One of the biggest challenges facing cell-based companies is that, like most new technological developments, it’s really expensive to produce.

It initially cost Avant Meat around $900 to produce a pound of lab-grown fish. The company has already brought its cost down to about $70 per pound, and Chan believes Avant can reduce its costs to $14 to $18 per pound in the next 12-18 months as production scales up.

“The key is: Can you produce enough fish from cellular production that you displace wild capture or traditional or conventional farmed fish?” Arlin Wasserman, the founder of the sustainable food consultancy Changing Tastes, tells me.

This is where focusing on fish maw and other high-end ingredients could make lab-grown seafood economically viable faster. A bowl of fish maw soup in a nice restaurant in Hong Kong costs around $30, while braised fish maw at the city’s three Michelin star Lung King Heen restaurant costs around $470.

Read More: The World’s Oceans Are in Trouble. And So Are Humans, Warns U.N. Report

Over-fishing crisis

If cell-based seafood takes off, it will be good news for the world’s oceans. More than 30% of stocks are now being fished at biologically unsustainable levels, according to the Food and Agriculture Organization of the United Nations (FAO). Massive quantities of unwanted fish and other creatures like sea turtles and dolphins are accidentally captured while fishing for species meant for human consumption.

Fish maw has had especially devastating ripple effects. The swim bladder of the totoaba fish, native to Mexico, is especially prized; it’s sometimes referred to as the “cocaine of the sea” for its astronomical prices.

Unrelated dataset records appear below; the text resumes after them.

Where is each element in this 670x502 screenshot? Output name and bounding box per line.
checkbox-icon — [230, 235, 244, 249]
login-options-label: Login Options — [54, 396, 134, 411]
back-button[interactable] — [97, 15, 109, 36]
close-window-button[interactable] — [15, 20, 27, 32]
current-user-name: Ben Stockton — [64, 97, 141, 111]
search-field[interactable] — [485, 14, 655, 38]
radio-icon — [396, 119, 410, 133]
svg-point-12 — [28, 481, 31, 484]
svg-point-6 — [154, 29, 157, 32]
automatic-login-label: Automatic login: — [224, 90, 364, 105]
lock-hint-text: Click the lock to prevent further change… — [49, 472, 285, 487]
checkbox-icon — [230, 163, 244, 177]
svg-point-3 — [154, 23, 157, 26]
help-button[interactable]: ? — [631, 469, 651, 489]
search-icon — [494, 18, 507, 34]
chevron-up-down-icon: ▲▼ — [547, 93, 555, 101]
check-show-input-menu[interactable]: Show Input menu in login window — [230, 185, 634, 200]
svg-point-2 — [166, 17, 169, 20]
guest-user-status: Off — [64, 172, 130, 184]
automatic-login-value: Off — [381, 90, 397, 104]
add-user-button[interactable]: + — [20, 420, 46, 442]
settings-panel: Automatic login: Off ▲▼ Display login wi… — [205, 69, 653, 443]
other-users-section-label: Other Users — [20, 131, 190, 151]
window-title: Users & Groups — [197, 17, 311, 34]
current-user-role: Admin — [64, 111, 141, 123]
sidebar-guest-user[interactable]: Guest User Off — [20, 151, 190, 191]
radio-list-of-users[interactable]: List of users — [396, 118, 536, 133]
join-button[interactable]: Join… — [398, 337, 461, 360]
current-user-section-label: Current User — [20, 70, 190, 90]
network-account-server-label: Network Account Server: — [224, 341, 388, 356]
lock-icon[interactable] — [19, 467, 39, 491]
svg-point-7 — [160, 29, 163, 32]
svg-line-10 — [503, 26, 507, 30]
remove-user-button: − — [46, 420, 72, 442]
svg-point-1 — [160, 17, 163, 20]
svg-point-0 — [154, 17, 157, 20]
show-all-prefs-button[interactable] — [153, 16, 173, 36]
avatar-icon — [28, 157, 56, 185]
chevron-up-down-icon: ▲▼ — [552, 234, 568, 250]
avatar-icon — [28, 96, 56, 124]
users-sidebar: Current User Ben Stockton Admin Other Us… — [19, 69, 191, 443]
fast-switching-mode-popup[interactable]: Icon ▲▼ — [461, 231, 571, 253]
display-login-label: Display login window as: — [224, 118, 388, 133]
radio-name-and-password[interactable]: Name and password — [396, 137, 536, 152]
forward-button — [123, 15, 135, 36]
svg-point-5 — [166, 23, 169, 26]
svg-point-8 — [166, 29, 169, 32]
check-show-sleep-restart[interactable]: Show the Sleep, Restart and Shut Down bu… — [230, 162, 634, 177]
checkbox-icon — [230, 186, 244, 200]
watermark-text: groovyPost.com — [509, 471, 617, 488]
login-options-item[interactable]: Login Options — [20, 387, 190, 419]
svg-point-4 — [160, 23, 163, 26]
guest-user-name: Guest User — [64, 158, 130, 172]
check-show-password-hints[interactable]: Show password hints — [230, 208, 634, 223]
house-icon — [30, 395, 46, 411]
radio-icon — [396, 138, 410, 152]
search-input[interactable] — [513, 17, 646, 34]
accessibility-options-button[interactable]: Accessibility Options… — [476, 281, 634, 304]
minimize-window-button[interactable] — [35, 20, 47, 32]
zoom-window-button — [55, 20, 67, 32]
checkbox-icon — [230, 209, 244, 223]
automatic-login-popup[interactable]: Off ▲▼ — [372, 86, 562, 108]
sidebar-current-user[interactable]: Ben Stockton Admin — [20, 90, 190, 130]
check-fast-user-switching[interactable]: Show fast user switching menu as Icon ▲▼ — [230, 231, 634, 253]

Totoaba fishing was banned in 1975, but illegal gillnets are still common. They also ensnare vaquitas, the world’s smallest porpoise. Now, it’s estimated that there are only nine vaquitas left in the world.

Avant Meats’ innovation could help relieve the pressure that growing demand for rare delicacies has put on ocean habitats all over the world. Texture aside, I’m excited to see cell-based meats getting closer to becoming a reality.

Avant Meats’ concept will be put to the test very soon. At a time when most companies are still working to bring their products to consumers, Avant Meats plans to sell its first products to the public sometime next year. The company is also working on a fish-based ingredient to be used in skincare products, and it plans to branch out into other meat, including sea cucumber, soon.